Ik zat op de maandag voor de verkiezingen in Air Force One toen Walter Cronkite de verkiezing opende CBS-avondnieuws met de eerste verjaardag van de gijzeling als eerste item op het nieuws. De presidentsverkiezingen waren de tweede.

De volgende avond volgde het vonnis van het land. Carter wilde dat de 52 gijzelaars terugkwamenen dat zou ondanks alle vernedering en woede niet gebeuren. En Jimmy Carter was niet van plan er een oorlog over te beginnen. Een andere president zou dat misschien wel hebben gedaan. Dat kon hij niet.

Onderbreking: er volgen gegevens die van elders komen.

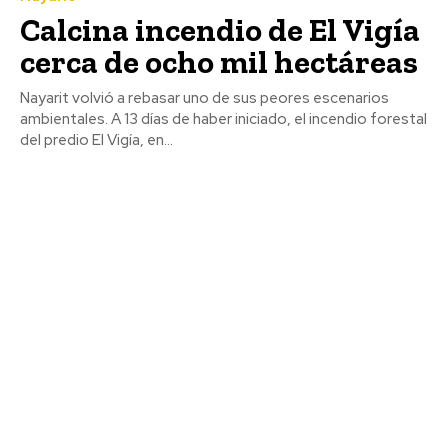
Calcina incendio de El Vigía
cerca de ocho mil hectáreas
Nayarit volvió a rebasar uno de sus peores escenarios
ambientales. A 13 días de haber iniciado, el incendio forestal
del predio El Vigía, en...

“Dat is een van de dingen die ik zo nu en dan ter sprake breng in mijn bijbelklas. Wij aanbidden een vredevorst, niet de oorlog. ‘In vrede leven’, benadrukte hij, ‘is een fundamenteel mensenrecht.’

“Ik vond het leuk om president te zijn. Het was een geweldige ervaring voor mij en ik ben zeer tevreden met wat we hebben gedaan. Ik wilde een tweede termijn, maar dat zat er niet in.”

“Er zijn een aantal dingen die ik als president wilde doen. Ik wilde ons land in vrede houden. Ik wilde de mensenrechten bevorderen. Ik wilde van onze regering een ordelijk bedrijf maken. Ik wilde vrede brengen in Israël en Egypte.

„Dus er waren dingen die ik wilde doen.“

‘En jij deed die dingen,’ zei ik.

„Ja!“

Onze ideeën kunnen de democratie redden... Maar we hebben jouw hulp nodig! Doneer nu!